#### EXCERPTED RECORDS ####
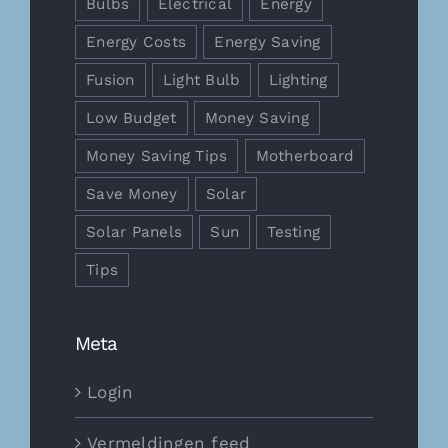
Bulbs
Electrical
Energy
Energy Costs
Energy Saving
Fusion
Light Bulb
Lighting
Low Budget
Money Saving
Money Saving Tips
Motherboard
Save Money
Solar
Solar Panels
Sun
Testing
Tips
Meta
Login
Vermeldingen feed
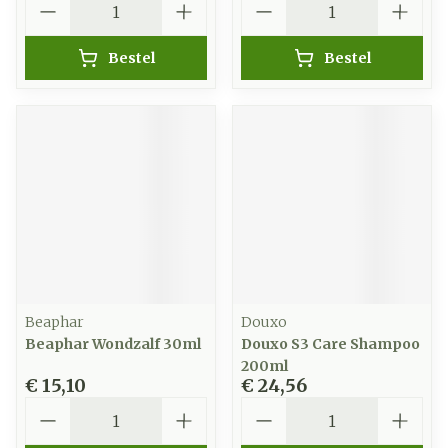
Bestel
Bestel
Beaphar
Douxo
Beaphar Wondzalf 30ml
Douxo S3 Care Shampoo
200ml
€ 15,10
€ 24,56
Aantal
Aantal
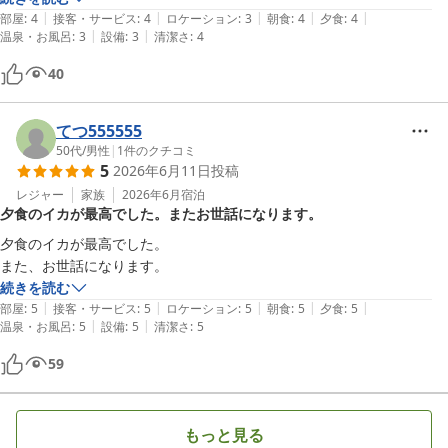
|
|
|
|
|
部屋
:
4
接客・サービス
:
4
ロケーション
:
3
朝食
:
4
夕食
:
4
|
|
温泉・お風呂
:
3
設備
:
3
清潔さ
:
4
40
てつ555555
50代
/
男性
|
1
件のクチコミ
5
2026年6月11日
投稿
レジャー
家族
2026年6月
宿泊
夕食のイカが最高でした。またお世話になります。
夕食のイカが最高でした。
####
§ EXERCISE
Restate the data word for word and exclude every picture.

§ FINAL ANSWER
Bulbs
Electrical
Energy
Energy Costs
Energy Saving
Fusion
Light Bulb
Lighting
Low Budget
Money Saving
Money Saving Tips
Motherboard
Save Money
Solar
Solar Panels
Sun
Testing
Tips
Meta
Login
Vermeldingen feed
Bestel
Bestel
Beaphar
Douxo
Beaphar Wondzalf 30ml
Douxo S3 Care Shampoo
200ml
€ 15,10
€ 24,56
Aantal
Aantal
|
|
|
|
|
部屋
:
4
接客・サービス
:
4
ロケーション
:
3
朝食
:
4
夕食
:
4
|
|
温泉・お風呂
:
3
設備
:
3
清潔さ
:
4
40
てつ555555
50代
/
男性
|
1
件のクチコミ
5
2026年6月11日
投稿
レジャー
家族
2026年6月
宿泊
夕食のイカが最高でした。またお世話になります。
夕食のイカが最高でした。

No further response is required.